However, it will be a debate that will go down in history as the first one in independent St. Kitts & Nevis that has been boycotted by the parliamentarians on the opposition benches.
When members of the public, including those from the private sector, civic organizations and government attended the opening session of the debate this morning, (Tuesday), they met a National Assembly with all the seats on the opposition benches, empty, as non government members took action to boycott the proceedings, as part of their protest action, over the government’s moves, to prevent the introduction of certain pieces of legislation.
Leader of the opposition Mark Brantley in a release Tuesday morning stated “the members of the Opposition are deeply concerned that some 28 years after St. Kitts and Nevis became an independent country, the necessary statutory mechanisms to prevent Government corruption are still wholly absent.”
Mr. Brantley continued, “Our country has no Integrity in Public Life legislation, no Freedom of Information legislation and no provisions which could provide a check on governmental corruption. This situation is not in keeping with modern democratic traditions and St. Kitts and Nevis lags badly behind most of its Caribbean neighbours in this regard.”
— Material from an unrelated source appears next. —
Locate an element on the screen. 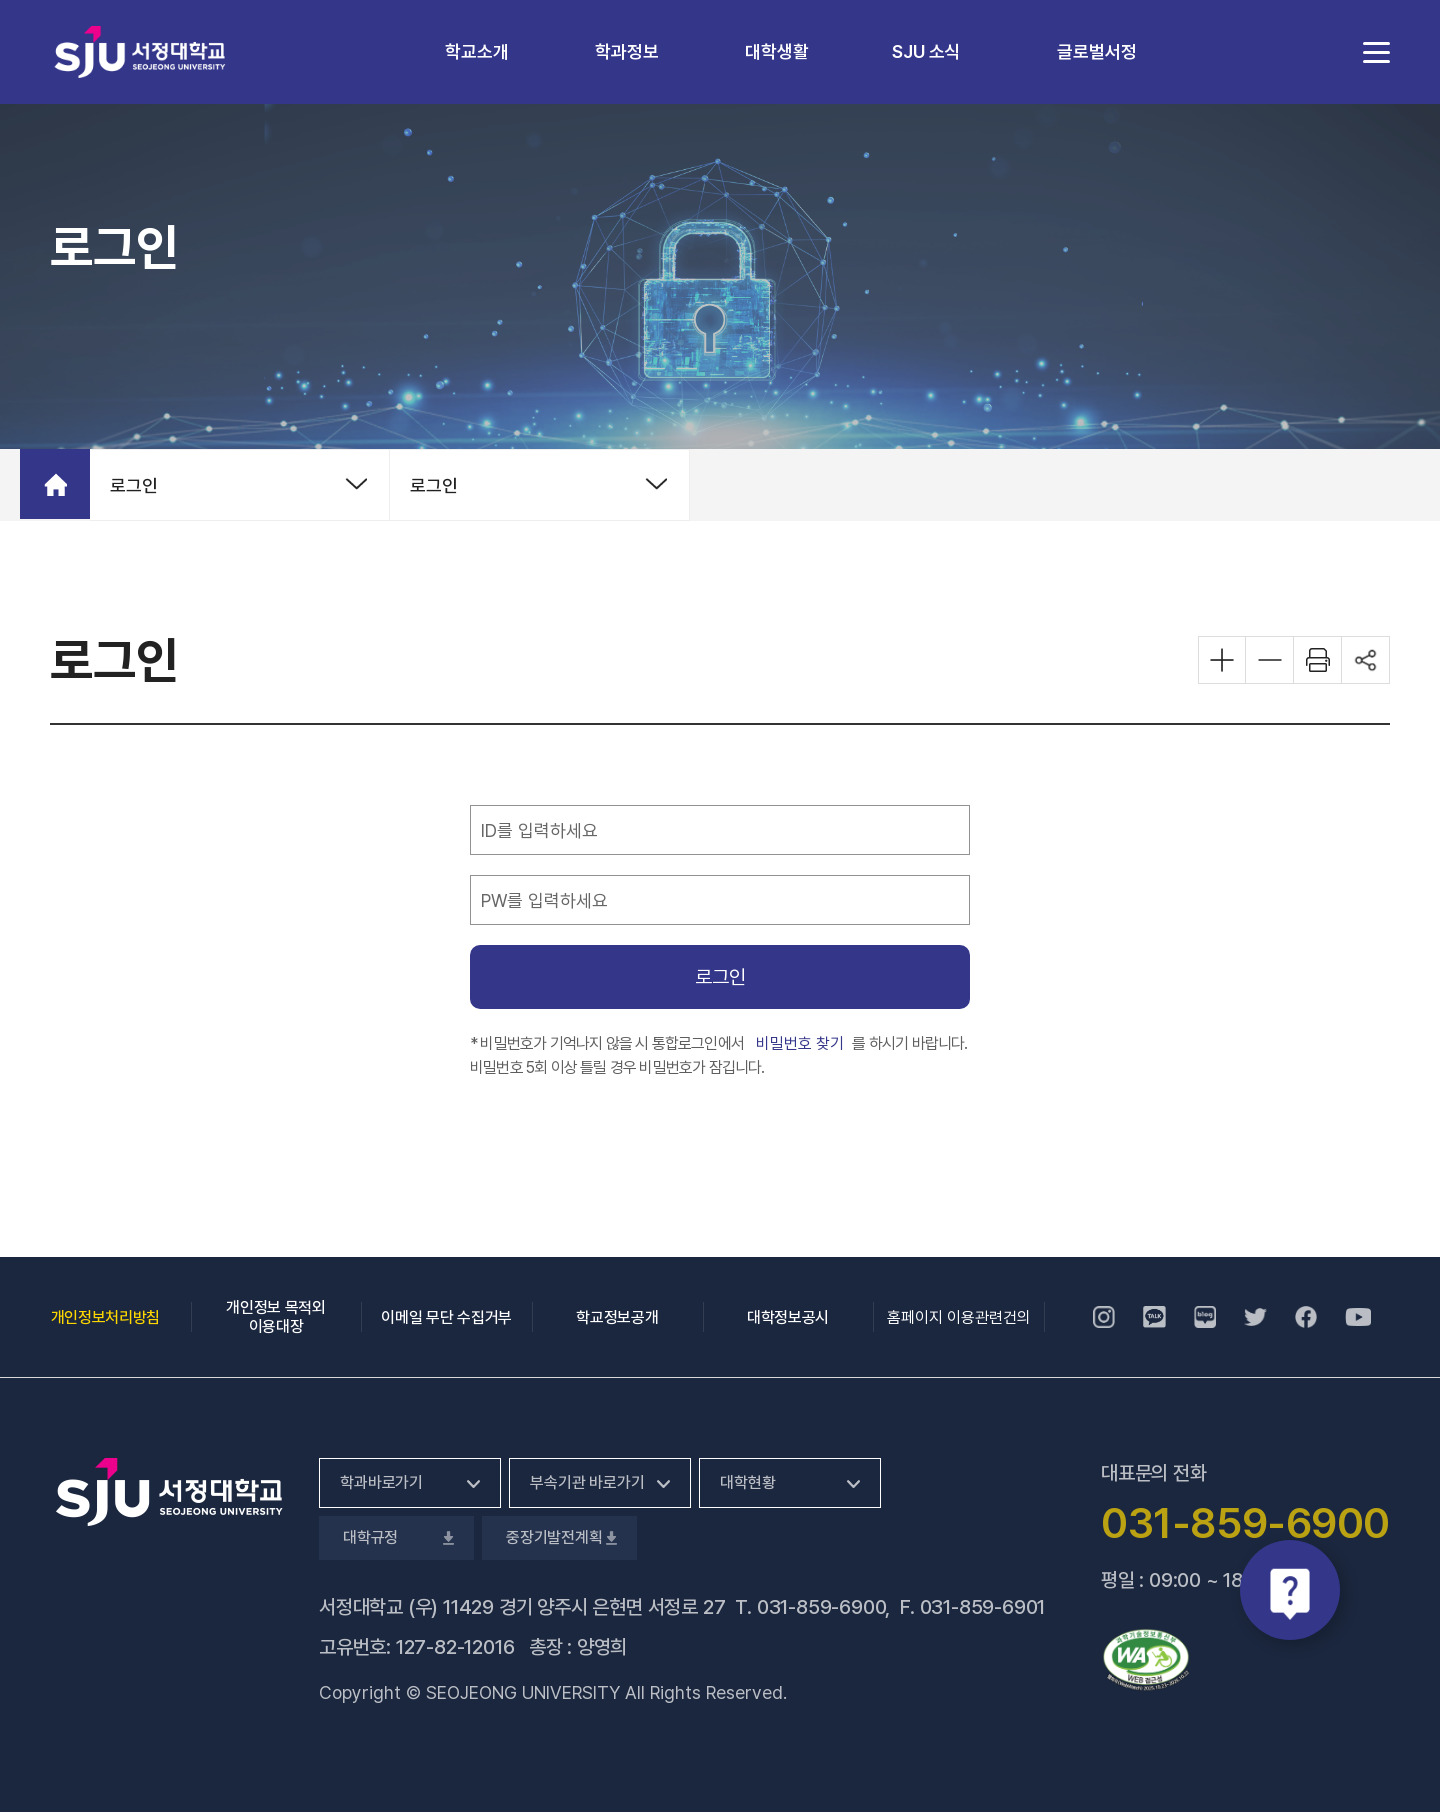 This screenshot has width=1440, height=1812. 031-859-6901 is located at coordinates (983, 1607).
“It was therefore with grave concern and considerable suspicion that we discovered that the Integrity in Public Life Bill would not be tabled at all in Parliament due to parliamentary manoeuvrings by the sitting Government led by Prime Minister Dr. Denzil Douglas,” Brantley added.
The Public in integrity Life bill was sent to the Speaker’s office for tabling but the bill was never placed on the order paper for debate in the national parliament.
Meanwhile, citizens of the country have been bracing for news about possible higher taxes that they fear might be introduced as new budgetary measures, designed to reduce the high National Debt of the country.